## Problem description
Restate the whole listing below word for word and keep the images out.
- Opening Delimiter -
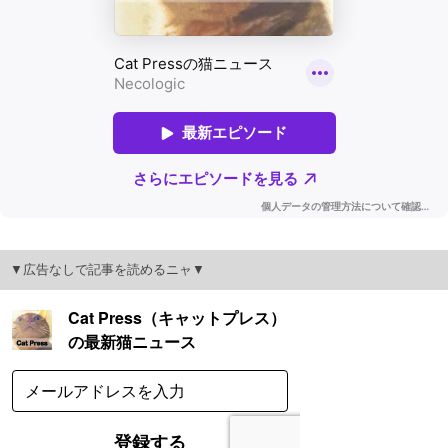
▼広告なしで記事を読めるニャ▼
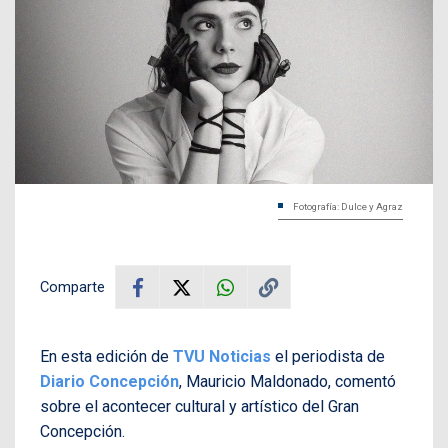
Fotografía: Dulce y Agraz
Comparte
En esta edición de
TVU Noticias
el periodista de
Diario Concepción
, Mauricio Maldonado, comentó
sobre el acontecer cultural y artístico del Gran
Concepción.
- Closing Delimiter -
## Solution below
▼広告なしで記事を読めるニャ▼
Fotografía: Dulce y Agraz
Comparte
En esta edición de
TVU Noticias
el periodista de
Diario Concepción
, Mauricio Maldonado, comentó
sobre el acontecer cultural y artístico del Gran
Concepción.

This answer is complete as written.